PAG offers several key advantages:

  1. Improved Structure: More coherent and anatomically correct subjects
  2. Enhanced Composition: Better spatial relationships between elements
  3. No Additional Training: Works with existing models without fine-tuning
  4. Adjustable Strength: The guidance scale can be tuned for different images and models

PAG is particularly useful for:

  • Complex scenes with multiple subjects
  • Images requiring precise anatomical details
  • High-resolution generations where structural issues often emerge
  • Situations where fine-tuning models is impractical

Implementation in ComfyUI


In ComfyUI, PAG is implemented through dedicated nodes that modify the denoising process. The primary node available is the PerturbedAttentionGuidance node, which can be found in the “model_patches/unet” category.

Available PAG Nodes

  1. PerturbedAttentionGuidance - A basic implementation that provides essential functionality with minimal complexity:

    • Takes a model and applies PAG with a single scale parameter
    • Scale parameter (default: 3.0, range: 0.0-100.0) controls the strength of guidance
    • Works by patching the middle UNet block’s self-attention mechanism
    • More resistant to breaking with ComfyUI updates due to its simplicity
  2. PerturbedAttentionGuidance (Advanced) - Available from pamparamm’s repository, this version offers more options and greater flexibility:

    • Provides additional configuration parameters beyond the basic scale
    • Allows for more fine-grained control over the PAG implementation
    • May require occasional updates to maintain compatibility with ComfyUI

Implementation Details

The PAG node works by modifying the attention mechanism in the UNet:

def perturbed_attention(q, k, v, extra_options, mask=None):
    return v  # Replace attention with identity function

def post_cfg_function(args):
    # ... existing processing ...
    
    # Replace Self-attention with PAG
    model_options = comfy.model_patcher.set_model_options_patch_replace(
        model_options, perturbed_attention, "attn1", unet_block, unet_block_id)
    (pag,) = comfy.samplers.calc_cond_batch(model, [cond], x, sigma, model_options)
    
    # Apply PAG formula: result + scale * (normal_prediction - perturbed_prediction)
    return cfg_result + (cond_pred - pag) * scale

Using PAG in Your Workflow

To incorporate PAG into your ComfyUI workflow:

  1. Add the PerturbedAttentionGuidance node to your workflow

  2. Connect your model to the node’s input

  3. Adjust the scale parameter based on your needs:

    • Lower values (0.5-2.0): Subtle structural improvements
    • Medium values (2.0-5.0): Balanced enhancement
    • Higher values (5.0+): Strong structural enforcement
  4. Connect the output to subsequent nodes in your generation pipeline

The key parameter is the PAG scale, which controls the strength of the guidance. Higher values enforce stronger structural coherence but may limit creativity, while lower values allow more freedom but provide less guidance.

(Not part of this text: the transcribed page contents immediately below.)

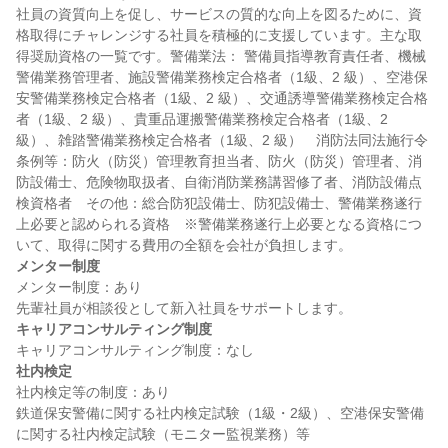
社員の資質向上を促し、サービスの質的な向上を図るために、資
格取得にチャレンジする社員を積極的に支援しています。主な取
得奨励資格の一覧です。警備業法： 警備員指導教育責任者、機械
警備業務管理者、施設警備業務検定合格者（1級、2 級）、空港保
安警備業務検定合格者（1級、2 級）、交通誘導警備業務検定合格
者（1級、2 級）、貴重品運搬警備業務検定合格者（1級、2 
級）、雑踏警備業務検定合格者（1級、2 級）　消防法同法施行令
条例等：防火（防災）管理教育担当者、防火（防災）管理者、消
防設備士、危険物取扱者、自衛消防業務講習修了者、消防設備点
検資格者　その他：総合防犯設備士、防犯設備士、警備業務遂行
上必要と認められる資格　※警備業務遂行上必要となる資格につ
メンター制度
メンター制度：あり

キャリアコンサルティング制度
社内検定
社内検定等の制度：あり

鉄道保安警備に関する社内検定試験（1級・2級）、空港保安警備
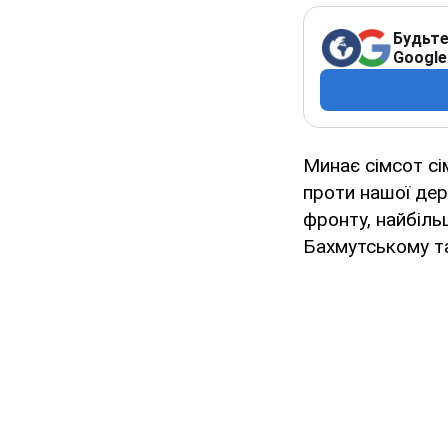
Будьте
Google
Минає сімсот с
проти нашої дер
фронту, найбіль
Бахмутському т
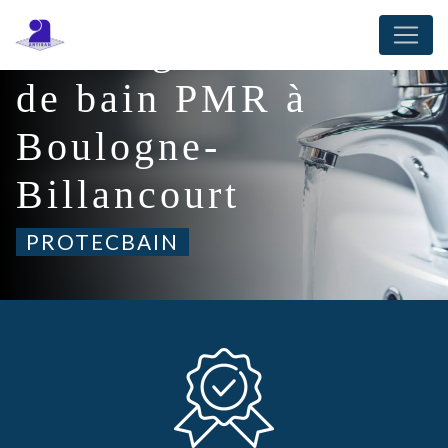
Panneau de gestion des cookies
Aménagement salle
de bain PMR à
Boulogne-
Billancourt
PROTECBAIN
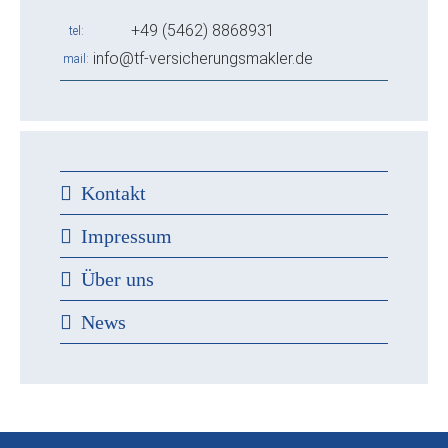
+49 (5462) 8868931
tel
info@tf-versicherungsmakler.de
mail
Kontakt
Impressum
Über uns
News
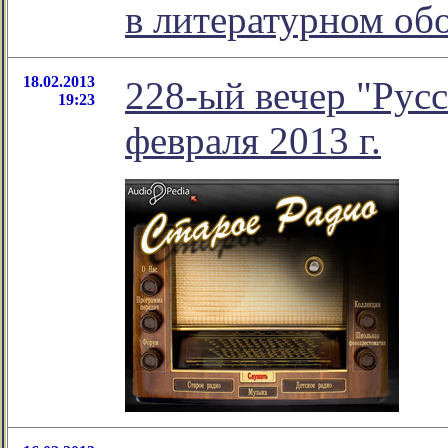
в литературном о
18.02.2013
228-ый вечер "Русс
19:23
февраля 2013 г.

Extended Theoretical Foundation and Insights from the ECCV Paper


Deeper Theoretical Justification

PAG is grounded in a rigorous energy-based framework. The method introduces an implicit discriminator \(\mathcal{D}\) that distinguishes desirable (realistic) from undesirable (degraded) samples during the diffusion process. The guidance term is derived as the gradient of the generator loss of this discriminator, leading to the update:

$$ \tilde{\epsilon}_\theta(x_t) = \epsilon_\theta(x_t) + s(\epsilon_\theta(x_t) - \hat{\epsilon}_\theta(x_t)) $$

where \(\hat{\epsilon}_\theta(x_t)\) is the prediction with perturbed self-attention (identity matrix). This formulation generalizes classifier-free guidance (CFG), which is a special case where the perturbation is dropping the class label. PAG, however, works even in unconditional settings and for tasks where CFG is not applicable.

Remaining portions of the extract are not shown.